I sat on a bench, pulled Light of the Warrior-Sage out of my pack, and opened it at random. The warrior-sage keeps a silent quest in his heart. This quest keeps him vital, lubricates his mind and spirit, keeps him poised and alert in the luminosity of his soul. His quest is selfless, for the warrior-sage recognizes that the boundary between self and world is illusion, that alleviating the suffering of the world and alleviating the suffering in his own heart are one and the same.
A calmness spread through me. I put the book down beside me and stared up into the branches of the oaks, letting the idea wash over me. It was like the words were always inside me, waiting to come out. A warrior-sage—I was a warrior sage.

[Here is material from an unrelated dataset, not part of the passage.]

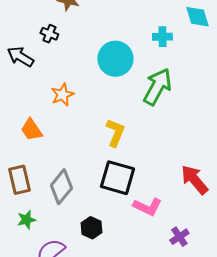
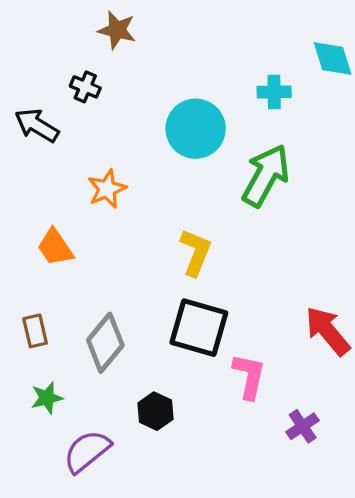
brown rectangle: (19, 180) -> (35, 331), size x0.7
pink L-shape: (147, 207) -> (249, 376), turned -104

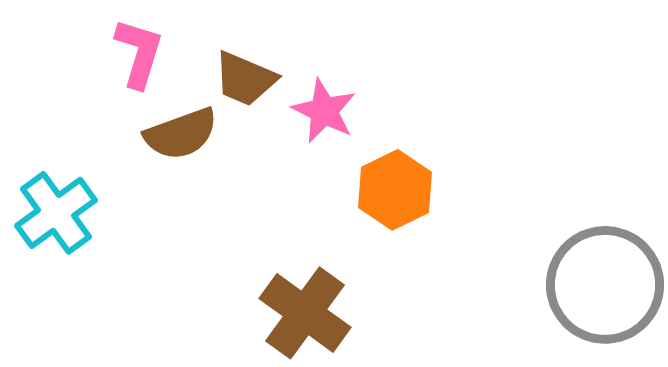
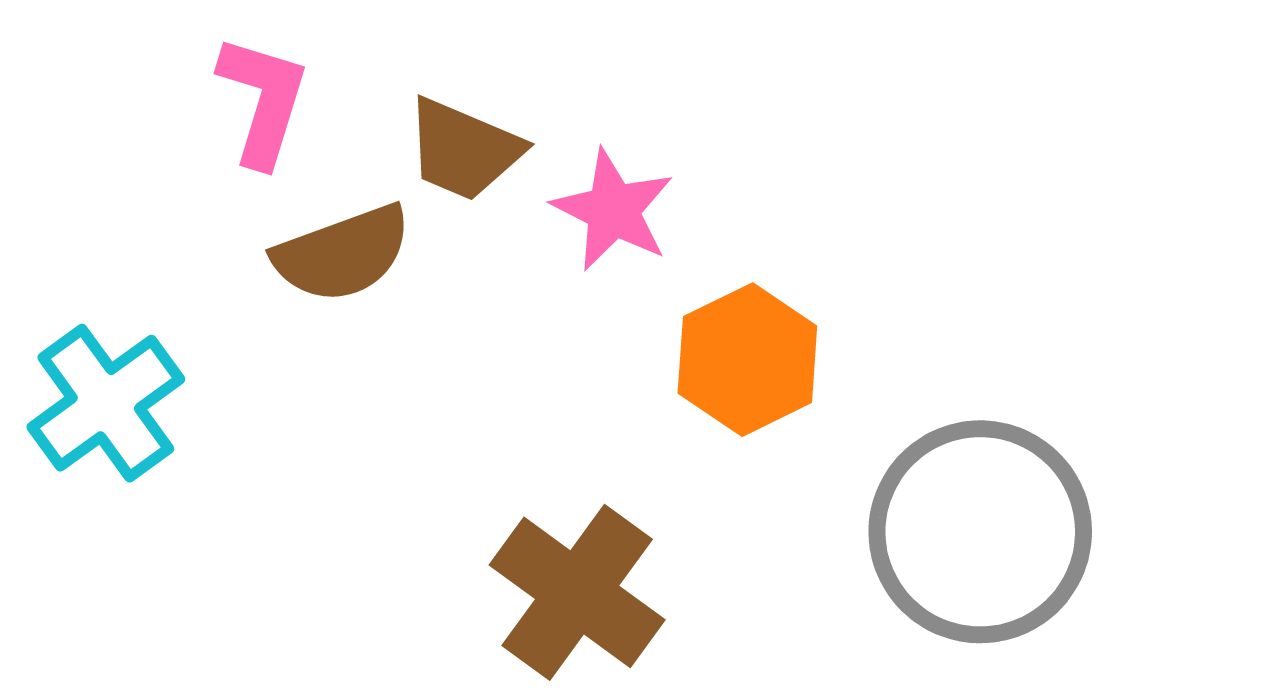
gray circle: (605, 285) -> (980, 532), moved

I picked up the book and started from the beginning.
I learned that the warrior sage spoke only the truth, not because of some arbitrary moral code, because the truth insulated you from falling prey to the rolling mirror, the illusions that coated the world and were always changing. The warrior-sage respected all life. He practiced a quiet dignity; his feet planted firmly on the earth, his vision that of the great eastern sun.
My phone rang.
"Kilo!” It was Dice. “You in there? I was coming to pay a call, and found the terrain no longer to my liking."
"Props, Dice. You looking to practice some downtown science on this fine day?” I retrieved a Batman comic, flipped through it while we talked about nothing. On the splash page Batman was going Kung Fu on a gang in a back alley while a blonde woman cowered against a concrete wall. He wasn't saving her from getting gang-banged, was he? That'd be intense for a comic. I'd always liked Batman. He would sure pull a full shift if he were working in t
hese times...
I jumped off the bench. “Dice, I gotta bounce, man, I'll ring you after.” My heart was racing. All that time honing my martial arts skills, my weapons technique ... I'd no idea where it was leading. It was leading to this moment.

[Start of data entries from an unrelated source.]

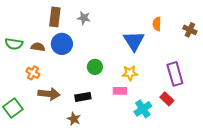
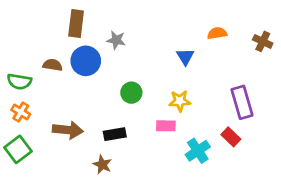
gray star: (84, 18) -> (116, 40), moved
orange semicircle: (157, 24) -> (217, 33), turned 80
blue triangle: (134, 41) -> (185, 57), size x0.6
green semicircle: (14, 44) -> (19, 82), moved
orange cross: (33, 73) -> (21, 112), moved

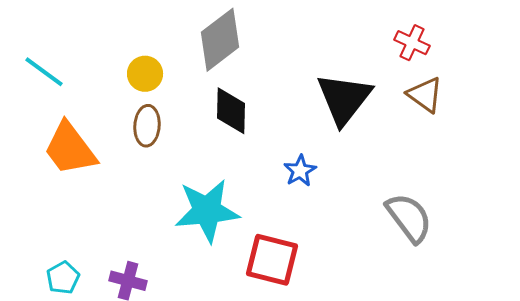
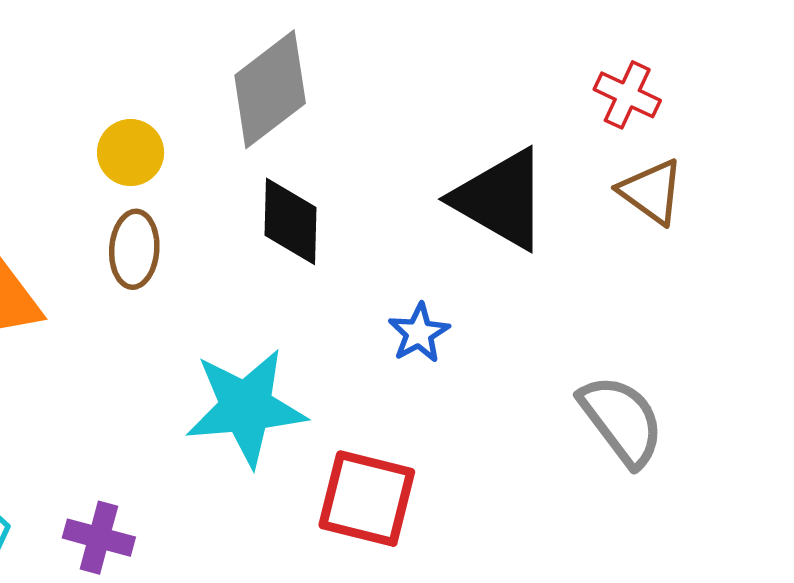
black triangle: (344, 99) -> (501, 199), turned -38

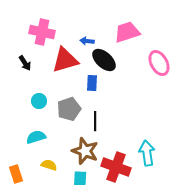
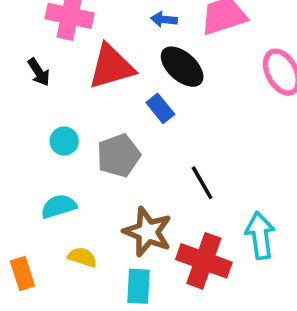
blue arrow: (87, 41) -> (164, 19), moved
blue rectangle: (92, 83) -> (160, 108), turned -42
black line: (95, 121) -> (202, 183), moved, turned -30

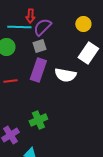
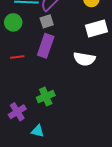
white rectangle: (88, 53) -> (96, 28), turned 40
white semicircle: (65, 75) -> (84, 59), moved

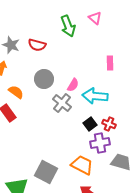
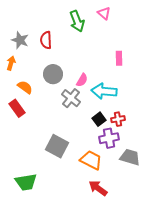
red semicircle: (37, 45) -> (46, 40), turned 72
red cross: (109, 124) -> (118, 119), turned -32
gray square: (46, 172) -> (57, 146), moved

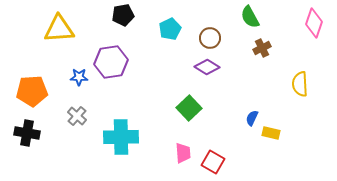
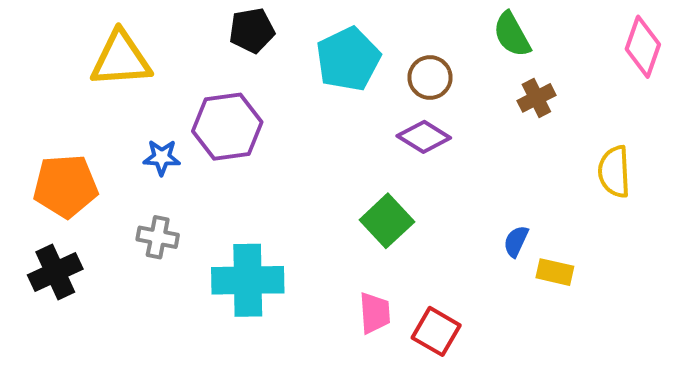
cyan pentagon: (170, 29) -> (348, 59), size x1.4
gray cross: (77, 116) -> (158, 237), turned -30
black cross: (27, 133) -> (55, 272), turned -35

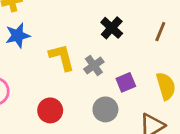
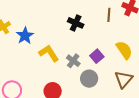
blue star: (18, 35) -> (25, 36), moved
gray cross: (94, 65) -> (73, 61), moved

I threw a flurry of punches in the air and whooped.
"Where are your sticks?” I turned around; it was the topless girl who could have been hot if she wasn't sporting that filthy hillbilly look and had better teeth. Her accent was like the dude I'd talked with yesterday—she pronounced W like V.

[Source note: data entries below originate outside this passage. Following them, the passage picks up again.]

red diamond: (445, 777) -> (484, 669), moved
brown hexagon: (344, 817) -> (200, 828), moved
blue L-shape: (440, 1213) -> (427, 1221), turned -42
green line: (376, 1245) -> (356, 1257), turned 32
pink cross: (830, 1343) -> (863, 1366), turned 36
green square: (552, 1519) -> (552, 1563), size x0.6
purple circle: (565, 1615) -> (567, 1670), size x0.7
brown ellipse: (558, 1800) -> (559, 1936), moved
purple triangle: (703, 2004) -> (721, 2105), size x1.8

"I left them at home,” I said. If I could call uncle Troy's kitchen home.
"What game were you playing with them?” She made a strange, scrunchy facial expression, like she wasn't aware other people could see her face.
"It wasn't a game. They're weapons, for protection."
She made a grunting noise that I took to mean she understood. I kept glancing down at her chest; I couldn't help it, her boobs were right there. Her nipples were puckered, her areolas as big as silver dollar pancakes.
"If you see any trouble, let me know. I'm a protector, like the police, only I don't charge money. I'm a protector for the poor."
She frowned, like she didn't understand, then looked off over my shoulder, at the bamboo outbreak. She smiled, suddenly looking almost like any city chick except for her crooked grey teeth.
"It's beautiful,” she said. Love of nature shit, just like the Hazda. God damn if these people weren't modern hunter-gatherers.
I dressed all in black, to blend in with the night. No fancy costume. The warrior-sage is humble; he does not seek attention. I strapped a sheathed knife at my calf, Escrima sticks in a pouch at my waist, nine millimeter mule pistol tucked in the big cargo pocket of my otherwise skintight pants. I'd made a mask out of an old T-shirt, but would only wear it when action was immanent.
The sun was setting, the crickets singing in the waning heat. My first night as a crime fighter, my first night as a true warrior-sage. I was excited, yet calm. I felt ten feet tall, all my senses on fire, as I turned off East Harris and cut across Pulaski Square.